Sans surprise, le rapport 2023 rejoint les constats que nous ne cessons (et continuerons …) de dénoncer en instances.
Il montre une hausse continue des saisines (+ 42% en 5 ans) dans un climat scolaire de plus en plus dégradé.
Le zoom est mis notamment sur les conditions de mise en place de l’école inclusive et la montée des incivilités et violences. Conséquence : des personnels de plus en plus en souffrance…
EXTRAITS choisis :
« Les médiateurs ont fait le constat d’une recrudescence des comportements agressifs, des violences verbales ou physiques et des situations d’affrontement, non seulement entre élèves, mais aussi envers les personnels, de la part des élèves ou de leurs familles – phénomène que l’usage des réseaux sociaux contribue fortement à amplifier. Les enseignants, comme les personnels en fonction d’encadrement, se sentent mis en cause par l’ensemble de ces contestations qui s’expriment parfois de manière virulente, voire agressive, générant de l’anxiété et du découragement au sein des équipes. Ces constats peuvent plus largement être mis en perspective avec la crise d’attractivité des métiers de l’éducation – le nombre d’inscrits aux concours de l’enseignement du second degré a diminué de 30 % en 15 ans – et avec l’augmentation sensible du taux de démissions. »

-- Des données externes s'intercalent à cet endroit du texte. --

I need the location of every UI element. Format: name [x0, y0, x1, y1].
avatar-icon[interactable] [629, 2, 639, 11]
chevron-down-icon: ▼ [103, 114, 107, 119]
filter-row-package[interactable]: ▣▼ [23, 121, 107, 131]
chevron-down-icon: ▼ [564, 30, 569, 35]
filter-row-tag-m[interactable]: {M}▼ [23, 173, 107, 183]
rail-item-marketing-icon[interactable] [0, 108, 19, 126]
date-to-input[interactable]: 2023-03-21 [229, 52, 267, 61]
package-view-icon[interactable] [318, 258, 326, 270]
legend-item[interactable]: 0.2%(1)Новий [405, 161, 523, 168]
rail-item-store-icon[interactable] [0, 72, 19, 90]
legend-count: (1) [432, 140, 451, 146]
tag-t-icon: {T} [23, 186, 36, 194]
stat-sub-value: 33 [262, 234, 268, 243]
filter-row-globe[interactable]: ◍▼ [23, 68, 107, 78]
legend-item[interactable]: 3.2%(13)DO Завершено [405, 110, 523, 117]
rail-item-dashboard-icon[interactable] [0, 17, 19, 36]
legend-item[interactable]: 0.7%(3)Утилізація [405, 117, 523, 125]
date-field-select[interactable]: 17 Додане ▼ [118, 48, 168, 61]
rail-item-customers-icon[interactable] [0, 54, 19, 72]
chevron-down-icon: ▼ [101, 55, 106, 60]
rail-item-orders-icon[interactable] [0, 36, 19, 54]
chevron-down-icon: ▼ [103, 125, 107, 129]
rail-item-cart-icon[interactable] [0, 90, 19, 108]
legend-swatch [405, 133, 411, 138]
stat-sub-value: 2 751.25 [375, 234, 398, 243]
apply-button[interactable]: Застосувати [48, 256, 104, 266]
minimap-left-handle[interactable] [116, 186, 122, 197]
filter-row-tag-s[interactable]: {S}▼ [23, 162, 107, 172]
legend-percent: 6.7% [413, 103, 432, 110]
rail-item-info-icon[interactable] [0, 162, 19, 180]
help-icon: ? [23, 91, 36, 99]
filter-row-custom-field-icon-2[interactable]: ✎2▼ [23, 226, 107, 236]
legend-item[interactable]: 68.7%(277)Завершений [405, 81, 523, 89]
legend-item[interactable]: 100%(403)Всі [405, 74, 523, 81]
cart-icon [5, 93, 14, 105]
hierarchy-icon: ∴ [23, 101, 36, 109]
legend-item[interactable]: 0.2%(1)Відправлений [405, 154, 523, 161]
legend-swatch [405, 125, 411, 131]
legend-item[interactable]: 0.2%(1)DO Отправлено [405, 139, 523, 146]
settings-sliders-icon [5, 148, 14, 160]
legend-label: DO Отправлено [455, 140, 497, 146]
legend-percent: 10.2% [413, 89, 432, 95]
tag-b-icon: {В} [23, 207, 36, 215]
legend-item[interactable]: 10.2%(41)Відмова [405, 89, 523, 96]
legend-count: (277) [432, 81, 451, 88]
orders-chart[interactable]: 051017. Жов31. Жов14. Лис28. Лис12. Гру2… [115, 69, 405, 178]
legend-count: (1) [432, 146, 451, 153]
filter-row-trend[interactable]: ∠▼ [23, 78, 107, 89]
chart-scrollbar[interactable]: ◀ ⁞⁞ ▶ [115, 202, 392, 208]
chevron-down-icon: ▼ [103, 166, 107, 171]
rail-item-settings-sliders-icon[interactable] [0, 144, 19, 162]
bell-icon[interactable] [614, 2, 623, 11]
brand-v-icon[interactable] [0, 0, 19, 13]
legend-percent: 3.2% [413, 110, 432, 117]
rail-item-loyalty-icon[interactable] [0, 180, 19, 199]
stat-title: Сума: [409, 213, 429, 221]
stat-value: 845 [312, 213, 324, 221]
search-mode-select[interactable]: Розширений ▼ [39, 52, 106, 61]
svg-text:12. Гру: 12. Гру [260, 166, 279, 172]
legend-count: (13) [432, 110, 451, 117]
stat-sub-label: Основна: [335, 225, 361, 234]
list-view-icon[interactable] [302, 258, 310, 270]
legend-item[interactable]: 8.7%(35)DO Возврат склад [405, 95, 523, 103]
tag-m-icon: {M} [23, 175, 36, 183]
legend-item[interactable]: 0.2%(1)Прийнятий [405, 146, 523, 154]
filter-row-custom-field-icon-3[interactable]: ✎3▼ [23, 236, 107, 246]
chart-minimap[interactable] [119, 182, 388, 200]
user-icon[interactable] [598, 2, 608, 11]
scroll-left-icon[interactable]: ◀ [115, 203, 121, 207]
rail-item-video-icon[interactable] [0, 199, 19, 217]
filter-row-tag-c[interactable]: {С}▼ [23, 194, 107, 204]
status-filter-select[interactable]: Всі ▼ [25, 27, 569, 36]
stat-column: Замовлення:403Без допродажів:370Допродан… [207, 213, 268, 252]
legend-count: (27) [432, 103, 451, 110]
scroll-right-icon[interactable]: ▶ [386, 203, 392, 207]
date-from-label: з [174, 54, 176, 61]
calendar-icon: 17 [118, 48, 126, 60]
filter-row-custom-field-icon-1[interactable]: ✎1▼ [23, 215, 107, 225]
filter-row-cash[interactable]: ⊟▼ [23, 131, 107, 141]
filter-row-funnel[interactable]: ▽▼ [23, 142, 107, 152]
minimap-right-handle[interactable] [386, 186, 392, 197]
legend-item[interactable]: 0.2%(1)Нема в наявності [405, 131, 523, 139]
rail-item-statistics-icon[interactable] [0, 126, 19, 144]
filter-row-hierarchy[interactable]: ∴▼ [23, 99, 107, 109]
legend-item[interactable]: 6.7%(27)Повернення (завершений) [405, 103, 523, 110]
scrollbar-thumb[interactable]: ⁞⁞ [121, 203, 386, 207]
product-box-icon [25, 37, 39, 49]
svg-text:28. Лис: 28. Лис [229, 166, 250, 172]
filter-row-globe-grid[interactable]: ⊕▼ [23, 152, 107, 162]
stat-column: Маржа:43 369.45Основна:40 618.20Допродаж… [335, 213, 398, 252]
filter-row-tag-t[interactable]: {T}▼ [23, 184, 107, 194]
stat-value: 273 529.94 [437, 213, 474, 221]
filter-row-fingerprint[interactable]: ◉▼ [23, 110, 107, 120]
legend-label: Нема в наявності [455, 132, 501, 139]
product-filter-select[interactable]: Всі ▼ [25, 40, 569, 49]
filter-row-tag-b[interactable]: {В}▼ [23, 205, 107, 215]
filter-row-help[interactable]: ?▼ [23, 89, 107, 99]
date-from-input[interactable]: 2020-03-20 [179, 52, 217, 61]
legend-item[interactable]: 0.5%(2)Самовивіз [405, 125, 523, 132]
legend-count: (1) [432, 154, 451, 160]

« L’idéal de l’École inclusive se heurte trop souvent à la difficulté pour les équipes, et notamment les enseignants, de résoudre certains dilemmes pédagogiques, tels que la nécessité de concilier la progression collective de leur classe et l’accompagnement individualisé qu’appellent certains élèves à besoins éducatifs particuliers. Ils se disent impuissants en particulier à faire face à des élèves présentant des troubles du comportement qu’ils ne savent ni interpréter, ni gérer seuls et qui nécessitent, pour une prise en charge adaptée, des moyens, des compétences et une formation spécifiques. Dans l’incapacité d’apporter des réponses adaptées à l’enfant et satisfaisantes pour les familles, les équipes pédagogiques sont en souffrance et peuvent être tentées de sortir de leur posture professionnelle (sentiment de culpabilité ou réactions d’autorité, réponses disciplinaires, etc…), surtout lorsqu’elles n’ont pas reçu de formation spécifique. Ces difficultés concernent également d’autres personnels et particulièrement les AESH, qui ont souvent en charge plusieurs élèves aux handicaps différents, sans avoir toujours reçu une formation adaptée. De plus, les élèves qu’ils accompagnent ne sont pas nécessairement tous dans le même établissement ou la même école. Or, les AESH sont en première ligne dans la gestion de situations difficiles : ils peuvent avoir à gérer des comportements imprévisibles, déstabilisants voire violents, et sont de fait particulièrement exposés aux risques de souffrance au travail. La médiation perçoit cela notamment lors de l’instruction de saisines de parents se plaignant de leur absence, motivée par des arrêts de travail. Enfin, au-delà de l’insuffisance d’effectifs pour couvrir les besoins (malgré la création de 4 000 postes par an depuis trois ans) et des problèmes de statut et de rémunération, l’intégration des AESH à l’équipe pédagogique ne semble pas pleinement réalisée. La complémentarité et l’articulation des différents intervenants et dispositifs mis en place pour favoriser l’inclusion scolaire ne sont pas encore au rendez-vous. »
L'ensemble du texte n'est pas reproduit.